Sophomore Blade Clarke, vice president of recruitment for the business society Scale and Coin, highlighted the stark contrast between rush last year and this year.
“You’d start out with the info sessions, all in person…And then after that, we’d have volunteering events in person…We’d have other food events in person,” Clarke said, while the group held similar events virtually this year.
Junior Jessie Xu, who is a Duke Impact Investing Group partner, wrote in an email that DIIG typically recruits new students once per semester through a selection process that features information sessions, a written application and an interview.

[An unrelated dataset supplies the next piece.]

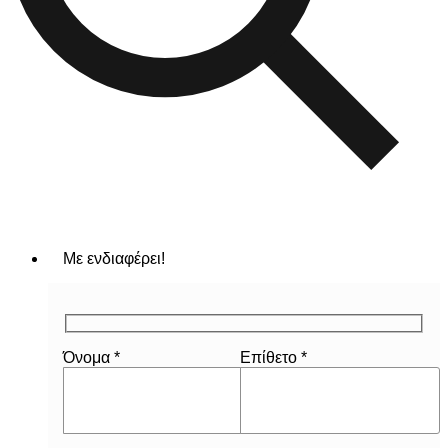
Με ενδιαφέρει!
Όνομα *
Επίθετο *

This year, the group conducted all recruitment efforts virtually. They promoted the organization through social media and hosted information sessions on Zoom.
“We believe there is no reason to risk the safety of our members and prospective DIIG applicants by having in person events. Nor do we disadvantage international and other students not on campus from participating in DIIG,” Xu wrote.

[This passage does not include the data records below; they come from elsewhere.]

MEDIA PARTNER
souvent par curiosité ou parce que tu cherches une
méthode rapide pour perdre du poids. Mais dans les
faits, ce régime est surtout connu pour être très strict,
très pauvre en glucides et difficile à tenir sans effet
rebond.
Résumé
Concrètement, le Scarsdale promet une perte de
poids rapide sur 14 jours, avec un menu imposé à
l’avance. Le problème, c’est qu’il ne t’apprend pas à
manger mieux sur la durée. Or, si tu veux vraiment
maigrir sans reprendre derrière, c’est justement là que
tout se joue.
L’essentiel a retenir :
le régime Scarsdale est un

Business Oriented Women followed a similar strategy, hosting 11 virtual events over two weeks to get to know potential applicants, according to the group’s co-presidents, Daisy Fang and Erica Wang.
Events ranged from “'Office Hours with Exec’ to a ‘Diversity & Inclusion Dinner Discussion.’ Social media and especially BOW’s Instagram account has also become a focus of marketing efforts this year in lieu of posting flyers on campus,” Fang and Wang, both seniors, wrote in an email.
This fall’s recruitment processes emphasized diversity and inclusion. Scale and Coin’s diversity panel, BOW’s events introducing club diversity and inclusion efforts, and DIIG’s mandatory implicit bias training for executive board members are examples of ways organizations have aimed to enhance organizational diversity and minimize exclusion and bias.
“We recognize that the makeup of our organization’s membership and leadership both have ways to improve. To address this, we’ve targeted [DIIG] outreach toward minority and BIPOC affinity groups on campus, to ensure these individuals were aware of our application processes,” Xu wrote.
Club leaders reflected that throughout their organization’s recruitment processes, they particularly appreciated moments where current club members were able to connect with new students on a personal level.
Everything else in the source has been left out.